Task brief — In the listing that follows, print every line exactly and leave the images out.

Source material —
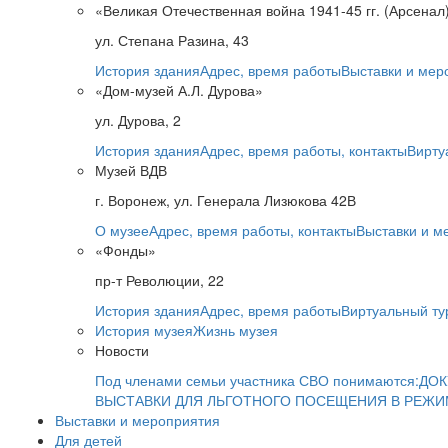
«Великая Отечественная война 1941-45 гг. (Арсенал
ул. Степана Разина, 43
История здания
Адрес, время работы
Выставки и мер
«Дом-музей А.Л. Дурова»
ул. Дурова, 2
История здания
Адрес, время работы, контакты
Вирту
Музей ВДВ
г. Воронеж, ул. Генерала Лизюкова 42В
О музее
Адрес, время работы, контакты
Выставки и м
«Фонды»
пр-т Революции, 22
История здания
Адрес, время работы
Виртуальный ту
История музея
Жизнь музея
Новости
Под членами семьи участника СВО понимаются:
ДОК
ВЫСТАВКИ ДЛЯ ЛЬГОТНОГО ПОСЕЩЕНИЯ В РЕЖ
Выставки и мероприятия
Для детей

Answer section —
«Великая Отечественная война 1941-45 гг. (Арсенал
ул. Степана Разина, 43
История здания
Адрес, время работы
Выставки и мер
«Дом-музей А.Л. Дурова»
ул. Дурова, 2
История здания
Адрес, время работы, контакты
Вирту
Музей ВДВ
г. Воронеж, ул. Генерала Лизюкова 42В
О музее
Адрес, время работы, контакты
Выставки и м
«Фонды»
пр-т Революции, 22
История здания
Адрес, время работы
Виртуальный ту
История музея
Жизнь музея
Новости
Под членами семьи участника СВО понимаются:
ДОК
ВЫСТАВКИ ДЛЯ ЛЬГОТНОГО ПОСЕЩЕНИЯ В РЕЖ
Выставки и мероприятия
Для детей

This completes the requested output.